By John Gruber
WorkOS: APIs to ship SSO, SCIM, FGA, and User Management in minutes. Check out their launch week.
Mathieu Rosemain and Douglas Busvine, reporting for Reuters:
In Europe, most countries have chosen short-range Bluetooth “handshakes” between devices as the best approach, dismissing the alternative of using location data pursued by some countries in Asia as intrusive. But a rift has opened up between countries led by France and Germany that want to hold personal data on a central server, and others that back a decentralized approach in which Bluetooth logs are stored on individual devices.

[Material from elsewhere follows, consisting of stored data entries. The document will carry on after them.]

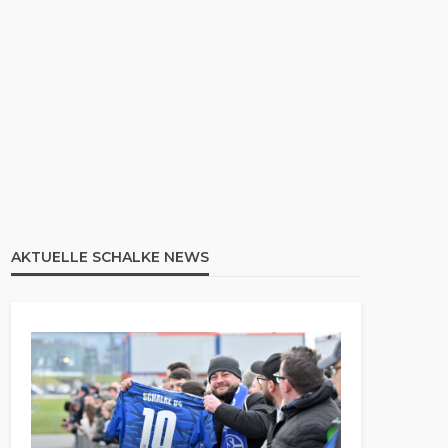
AKTUELLE SCHALKE NEWS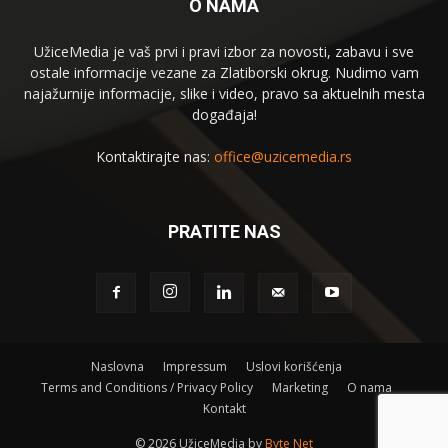
O NAMA
UžiceMedia je vaš prvi i pravi izbor za novosti, zabavu i sve
ostale informacije vezane za Zlatiborski okrug. Nudimo vam
najažurnije informacije, slike i video, pravo sa aktuelnih mesta
događaja!
Kontaktirajte nas:
office@uzicemedia.rs
PRATITE NAS
Naslovna
Impressum
Uslovi korišćenja
Terms and Conditions / Privacy Policy
Marketing
O nama
Kontakt
©
2026 UžiceMedia by
Byte Net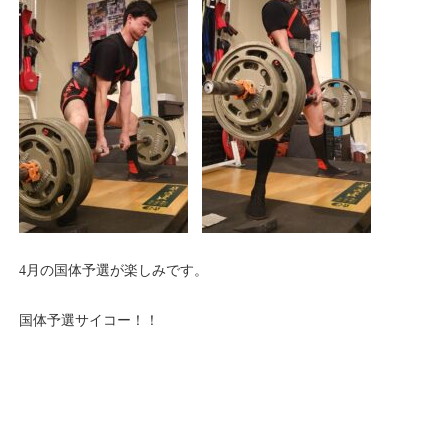
4月の国体予選が楽しみです。
国体予選サイコー！！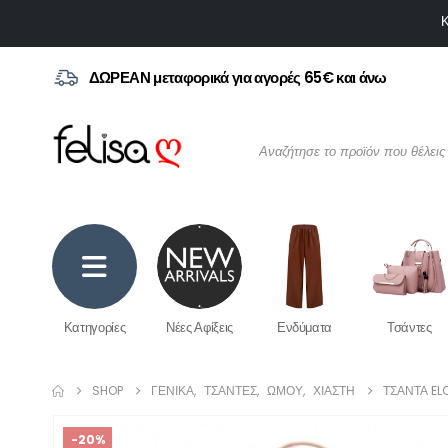
Κ
ΔΩΡΕΑΝ μεταφορικά για αγορές 65€ και άνω
Κατηγορίες
Νέες Αφίξεις
Ενδύματα
Τσάντες
SHOP
ΓΕΝΙΚΆ
,
ΤΣΆΝΤΕΣ
,
ΏΜΟΥ
,
ΧΙΑΣΤΉ
ΤΣΆΝΤΑ ELO
-20%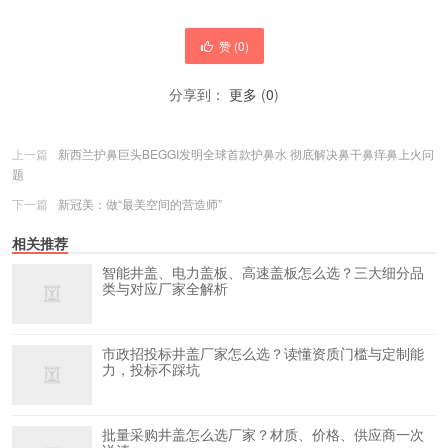
赞 (
0
)
分享到：
更多
(
0
)
上一篇
新西兰护鼻巨头BEGGI发明全球首款护鼻水 彻底解决鼻干鼻痒鼻上火问
题
下一篇
新冠美：做“最美空间的营造师”
相关推荐
智能井盖、电力盖板、高速盖板怎么选？三大细分品
类与对应厂家全解析
市政招投标井盖厂家怎么选？读懂资质门槛与定制能
力，投标不踩坑
批量采购井盖怎么选厂家？材质、价格、供应商一次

Apple and Alphabet’s Google, whose operating systems run 99% of smartphones, have promised tweaks in May that would accommodate the decentralized approach. A trial version is due out next week.
I don’t know where Reuters came up with the word “tweaks” here. What Apple and Google are working on is a full-fledged joint project to support privacy-protecting contact tracing. It’s not a tweak to something existing, it’s a new initiative.

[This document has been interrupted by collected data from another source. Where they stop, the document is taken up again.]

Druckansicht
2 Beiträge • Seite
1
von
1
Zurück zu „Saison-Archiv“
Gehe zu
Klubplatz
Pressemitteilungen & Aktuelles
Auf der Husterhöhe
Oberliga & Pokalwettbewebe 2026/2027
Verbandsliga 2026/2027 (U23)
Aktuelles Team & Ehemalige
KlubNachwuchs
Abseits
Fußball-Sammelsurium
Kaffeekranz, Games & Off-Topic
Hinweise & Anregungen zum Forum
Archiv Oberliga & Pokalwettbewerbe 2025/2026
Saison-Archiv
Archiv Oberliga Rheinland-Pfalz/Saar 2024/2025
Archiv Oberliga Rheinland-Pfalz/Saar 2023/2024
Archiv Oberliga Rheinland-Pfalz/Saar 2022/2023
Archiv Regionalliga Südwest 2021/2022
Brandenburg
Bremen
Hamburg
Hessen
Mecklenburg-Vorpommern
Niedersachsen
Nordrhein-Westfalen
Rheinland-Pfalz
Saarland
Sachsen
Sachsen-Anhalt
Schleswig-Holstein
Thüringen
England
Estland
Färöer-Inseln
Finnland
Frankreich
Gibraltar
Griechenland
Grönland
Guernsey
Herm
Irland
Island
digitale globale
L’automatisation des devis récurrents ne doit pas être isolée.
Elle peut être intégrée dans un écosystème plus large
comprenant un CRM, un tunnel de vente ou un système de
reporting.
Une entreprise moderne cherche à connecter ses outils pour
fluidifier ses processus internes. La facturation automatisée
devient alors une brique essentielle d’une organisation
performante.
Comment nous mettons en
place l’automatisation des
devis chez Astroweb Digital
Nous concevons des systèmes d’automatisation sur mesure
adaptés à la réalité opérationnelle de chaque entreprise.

That has added a political dimension to the standards-setting debate, with a senior French official saying it was time for Europe to stop caving in to pressure from the United States. “The European states are being completely held hostage by Google and Apple,” said the official, who is involved in coordinating efforts to develop a French contact-tracing app called StopCovid.
They’re not being “held hostage”. If these governments want to make contact tracing apps that store location data on centralized servers (an approach with obvious privacy implications), and which require users to run their apps in the foreground all day long (an approach with obvious battery life implications), they can go ahead and build them. They can’t expect Apple and Google to build support for these techniques into their operating systems, though.
Extraordinary times call for extraordinary measures, I get it. But I haven’t seen a good argument against Apple and Google’s project in terms of balancing the benefits of widespread contact tracing with privacy concerns. The European government officials clamoring for Apple and Google to help them build whatever they want, privacy concerns be damned, aren’t making technical arguments.
And the whole thing is a bit rich coming from countries in the EU, which have, until now, held themselves up as the stewards of privacy in the face of the U.S. tech titans.